Question

parse genome "start point to end point" to find what genes inside? blast in python

0

Entering edit mode

4.3 years ago

seok1213neo ▴ 40

I am trying to look for data retrieved from Islandviewer,

the list file shows the accession numbers of genomes and their corresponding start-end position of the gene-island.

for example:

accession start end

NC_000853.1 43768 64411

NC_000853.1 659002 664820

NC_000907.1 1498827 1513221

and so on

I want to look for what genes are inside those start-end position.

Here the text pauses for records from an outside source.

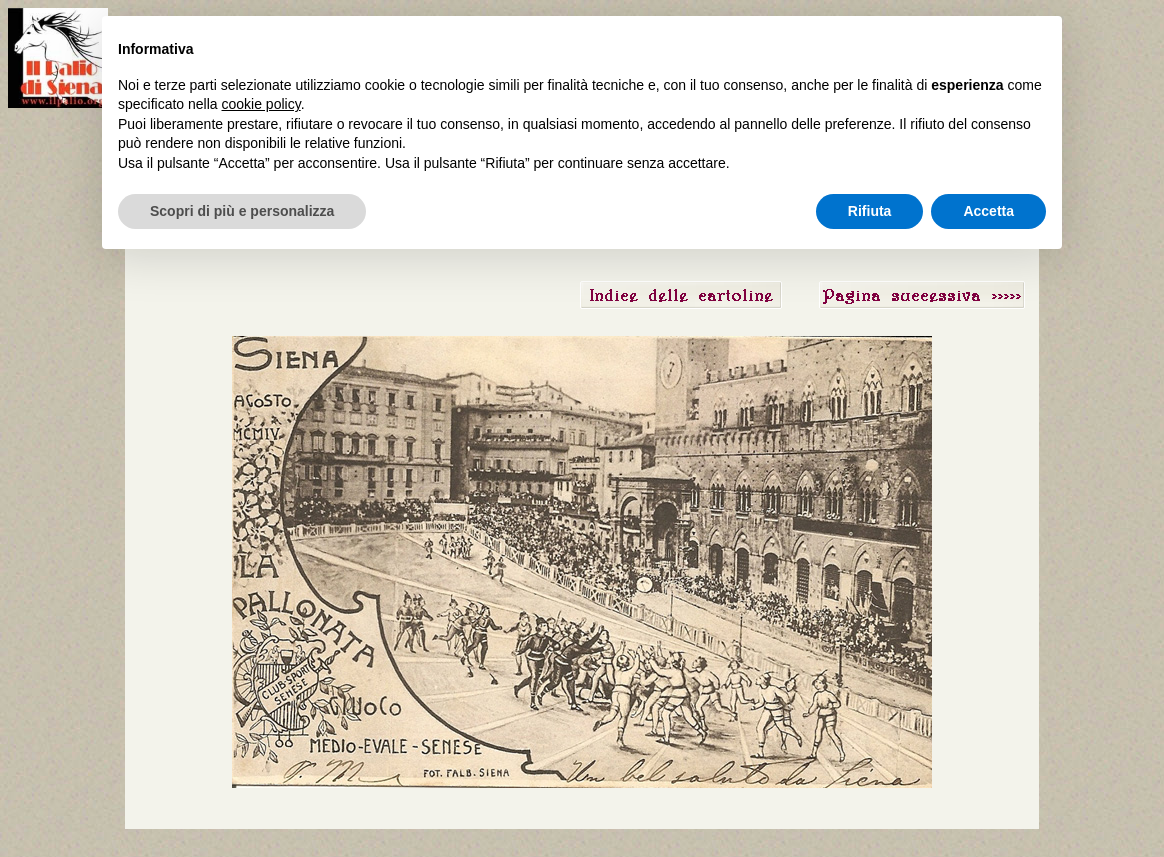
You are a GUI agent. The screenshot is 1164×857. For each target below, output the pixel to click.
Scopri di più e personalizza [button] (242, 211)
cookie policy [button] (261, 104)
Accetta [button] (988, 211)
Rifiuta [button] (870, 211)
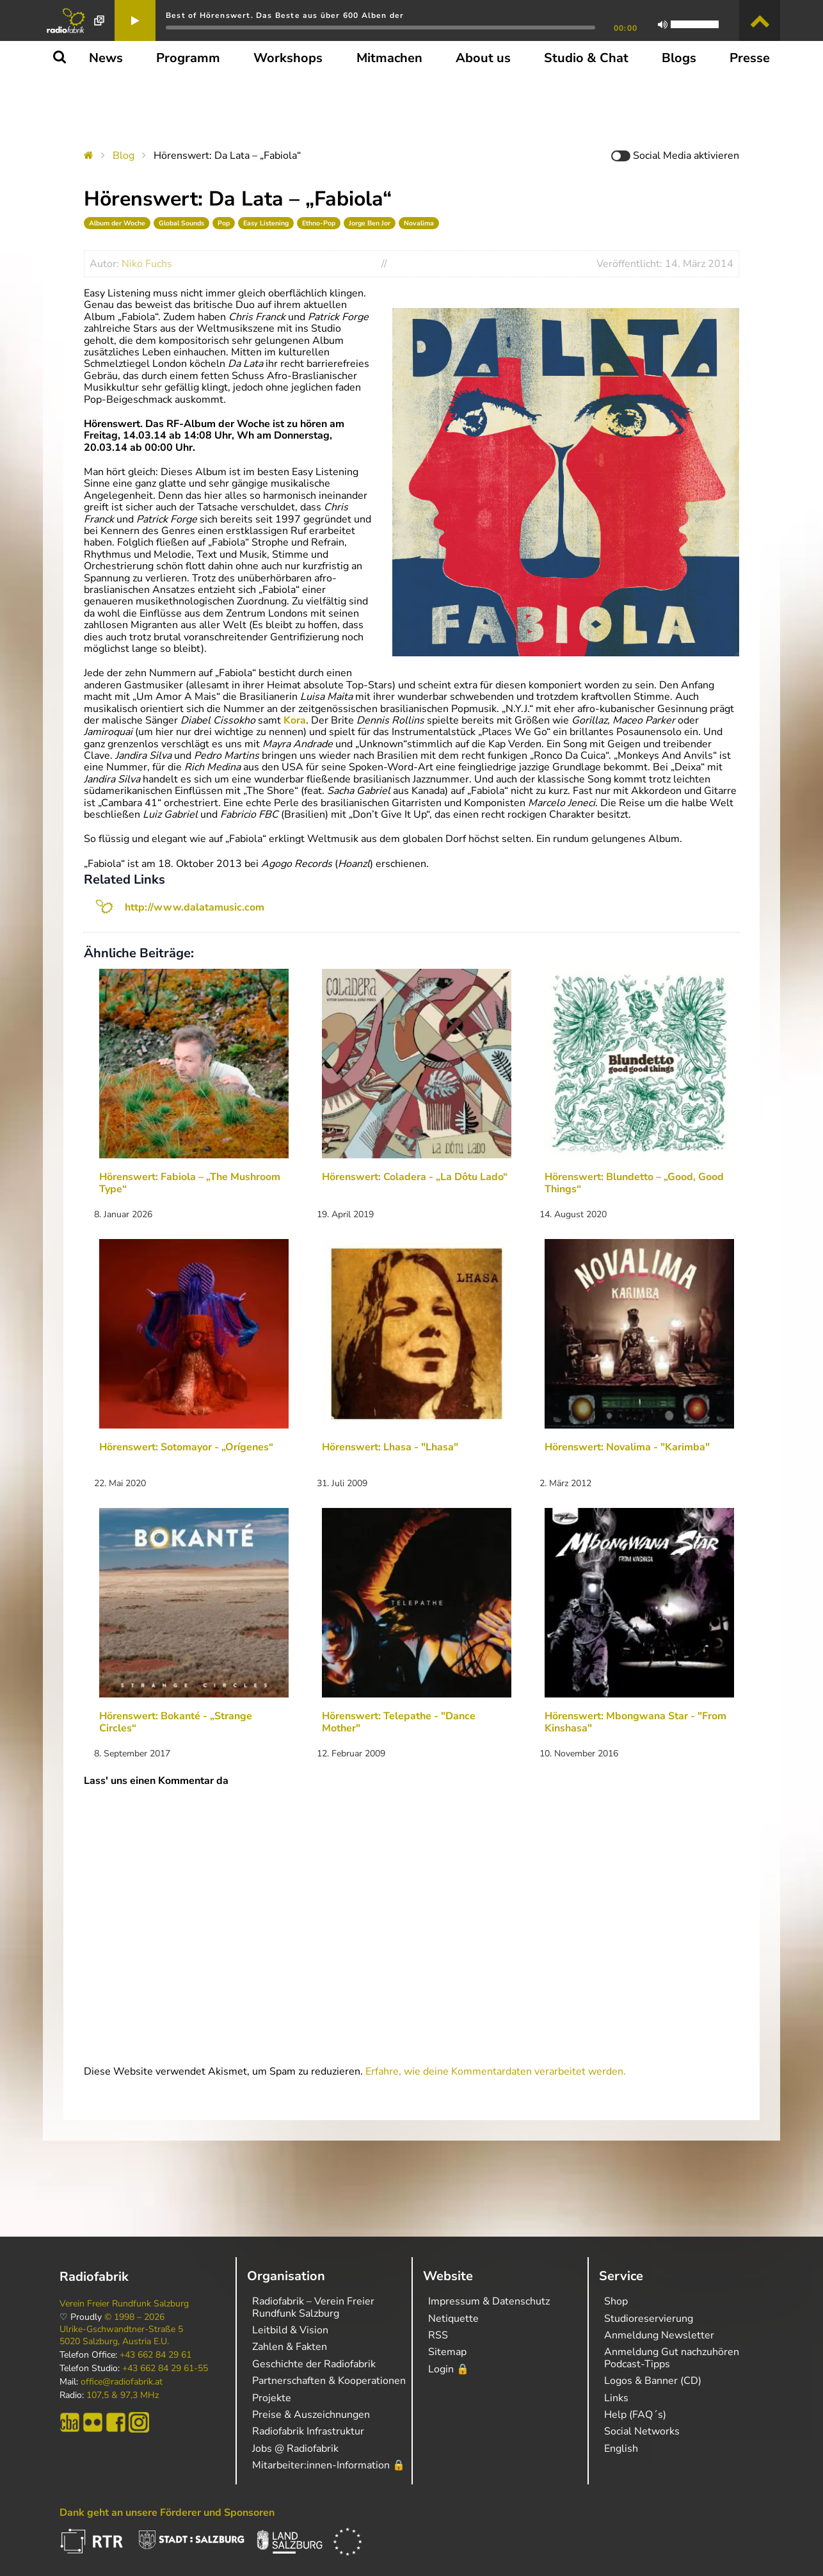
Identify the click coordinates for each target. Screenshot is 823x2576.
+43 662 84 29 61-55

so i did the following coding, with the first sample from the above list

from Bio.Seq import Seq
from Bio.SeqFeature import SeqFeature, FeatureLocation
from Bio import Entrez
from Bio.Blast import NCBIWWW

with Entrez.efetch (db = "nucleotide", rettype = 'fasta', id = 'NC_000853.1', retmode = 'text') as handle:
    seq = SeqIO.read(handle, "fasta")

    parent = Seq(str(seq.seq))
    feature = SeqFeature(FeatureLocation(43768, 64411), type = "gene", strand = 1)
    g_island = feature.extract(parent)

    result = NCBIWWW.qblast("blastn", "nt", g_island)
    print (result)

I extracted the sequence from the start to end position and i tried to blast search the sequence data (from start point to end point) within biopython but it didnt work. how should I parse them?

genome gene genbank • 1.3k views

ADD COMMENT • link 4.3 years ago by seok1213neo ▴ 40

0

Entering edit mode

Hello seok1213neo,

you should show us, how your data looks like exactly. Otherwise we can just guess.